Task statement: Take from the records below each line that holds "начинкой".

════════

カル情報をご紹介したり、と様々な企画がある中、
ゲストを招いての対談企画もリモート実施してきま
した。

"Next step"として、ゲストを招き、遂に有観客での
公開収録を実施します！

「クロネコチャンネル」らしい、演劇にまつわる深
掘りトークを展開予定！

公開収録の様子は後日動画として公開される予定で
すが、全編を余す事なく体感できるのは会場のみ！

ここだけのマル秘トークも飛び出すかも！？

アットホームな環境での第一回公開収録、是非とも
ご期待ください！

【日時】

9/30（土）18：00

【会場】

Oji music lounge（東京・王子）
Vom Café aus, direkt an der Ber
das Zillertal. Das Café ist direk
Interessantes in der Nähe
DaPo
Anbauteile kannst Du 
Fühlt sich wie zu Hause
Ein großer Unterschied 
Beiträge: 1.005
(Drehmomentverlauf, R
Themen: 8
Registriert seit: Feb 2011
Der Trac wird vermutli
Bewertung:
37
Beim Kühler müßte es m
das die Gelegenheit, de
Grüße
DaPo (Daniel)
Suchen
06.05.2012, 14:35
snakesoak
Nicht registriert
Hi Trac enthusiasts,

════════

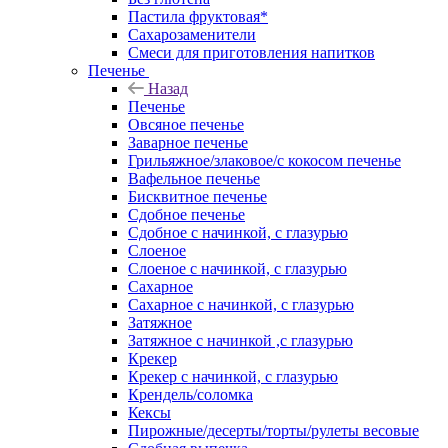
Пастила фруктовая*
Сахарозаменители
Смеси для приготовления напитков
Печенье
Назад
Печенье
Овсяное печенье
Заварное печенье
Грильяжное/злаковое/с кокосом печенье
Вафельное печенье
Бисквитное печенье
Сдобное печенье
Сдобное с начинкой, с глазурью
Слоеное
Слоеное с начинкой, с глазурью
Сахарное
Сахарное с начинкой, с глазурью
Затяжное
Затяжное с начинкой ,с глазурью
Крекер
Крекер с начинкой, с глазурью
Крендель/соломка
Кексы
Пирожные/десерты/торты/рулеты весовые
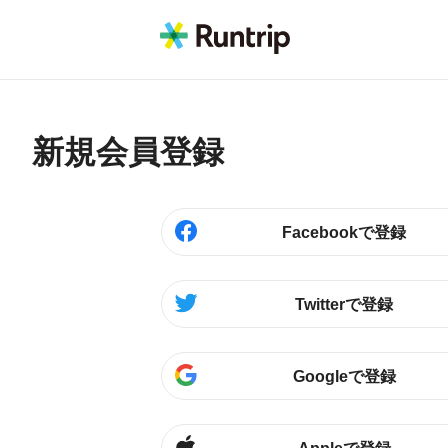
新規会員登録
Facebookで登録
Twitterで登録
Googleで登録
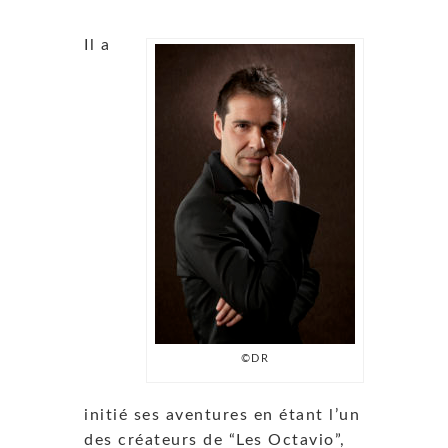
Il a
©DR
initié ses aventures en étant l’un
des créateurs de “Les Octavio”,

════════

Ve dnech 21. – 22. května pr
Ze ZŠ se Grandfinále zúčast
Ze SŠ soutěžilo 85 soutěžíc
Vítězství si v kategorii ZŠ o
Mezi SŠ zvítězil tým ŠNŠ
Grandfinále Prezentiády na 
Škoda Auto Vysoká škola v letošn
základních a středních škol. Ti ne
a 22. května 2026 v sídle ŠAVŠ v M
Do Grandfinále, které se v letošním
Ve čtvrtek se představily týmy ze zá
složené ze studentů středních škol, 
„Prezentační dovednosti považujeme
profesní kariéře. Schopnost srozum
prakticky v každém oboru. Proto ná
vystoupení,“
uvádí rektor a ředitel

════════

Result of the exercise:
Сдобное с начинкой, с глазурью
Слоеное с начинкой, с глазурью
Сахарное с начинкой, с глазурью
Затяжное с начинкой ,с глазурью
Крекер с начинкой, с глазурью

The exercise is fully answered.